Sofia acorda mais tarde, arruma-se e vai tomar o desjejum. Passando pela recepção, é abordada pelo atendente.

- Bom dia, dona Sofia!

- Bom dia!

- Quatro moças e um rapaz estiveram aqui ontem à sua procura.

- Deixaram nomes ou recados?

- Apenas uma, Margarida, que deixou o telefone do trabalho e pediu que a senhora ligasse para ela.

- Obrigada.

- Disponha... É... Dona Sofia...

- Sim.

- Eu trabalho até às 16h00. A senhora pode jogar para mim depois desse horário?

- Às 16h30 está bom para você?

- Está.

- Vá ao meu quarto.

- Certo! Certo!

A cigana toma o desjejum, mas se sente cansada dos trabalhos feitos à noite. Volta para o quarto e dorme novamente. Sonha com a velha cigana entregando a medalha a Joventino. Depois se vê dando ao mesmo, o talismã.

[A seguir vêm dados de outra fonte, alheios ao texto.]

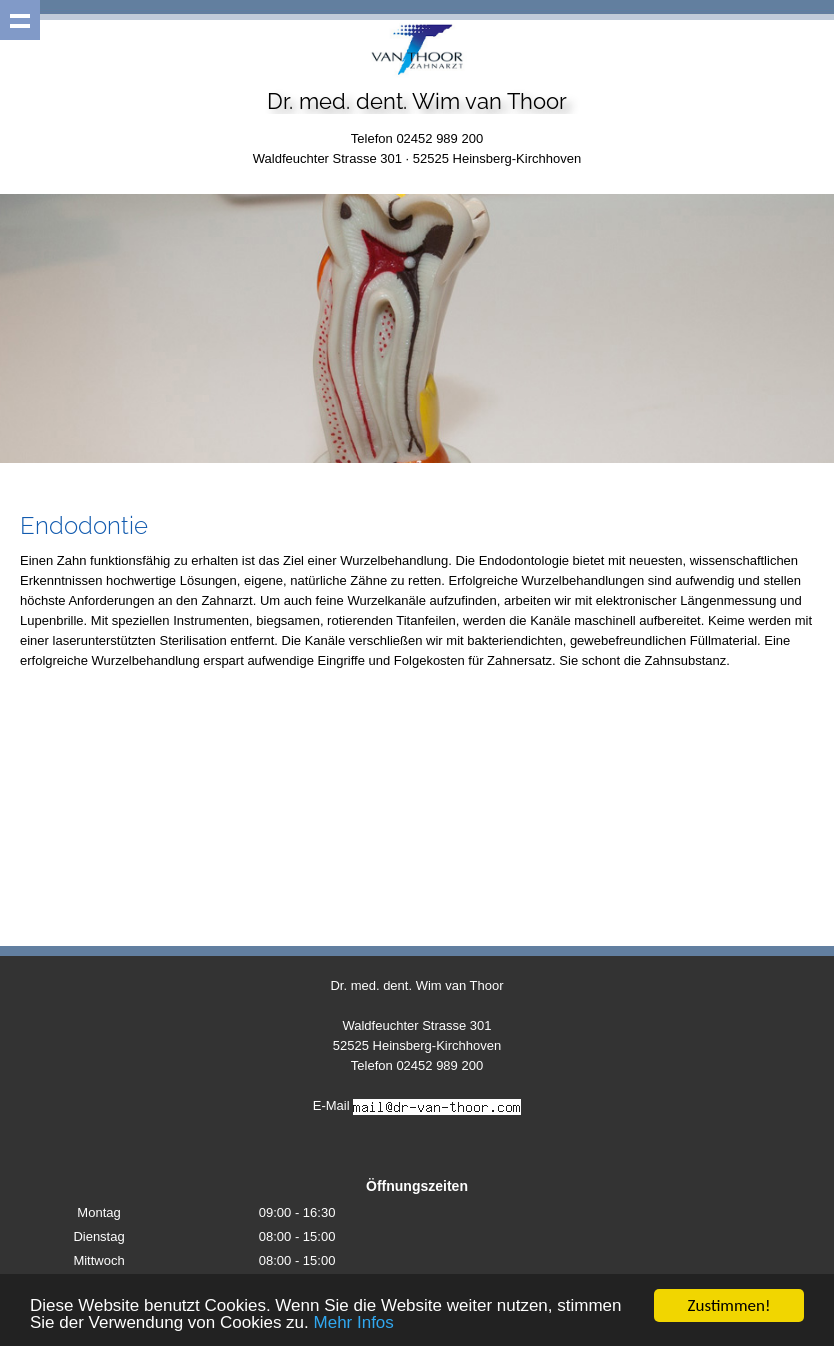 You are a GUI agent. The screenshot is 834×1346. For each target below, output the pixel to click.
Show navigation (20, 20)
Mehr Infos (354, 1323)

Sofia atende o recepcionista e depois resolve dar um passeio, mas é abordada por Margarida que a esperava na entrada do hotel:

- Nossa! Como sua agenda está cheia! É difícil te encontrar!

Ambas se cumprimentam carinhosamente.

- Que bom te ver, Margarida! Realmente estou cheia de compromissos, mas adorando a cidade e as pessoas que tenho tido o prazer de conhecer. Estou feliz porque vejo que você está se cuidando mais, deixando sua beleza se manifestar.

- Nunca me senti tão bem.

- Que bom!

- O Bumba-meu-boi vai se apresentar hoje no Barracão Recreativo. Quer ir?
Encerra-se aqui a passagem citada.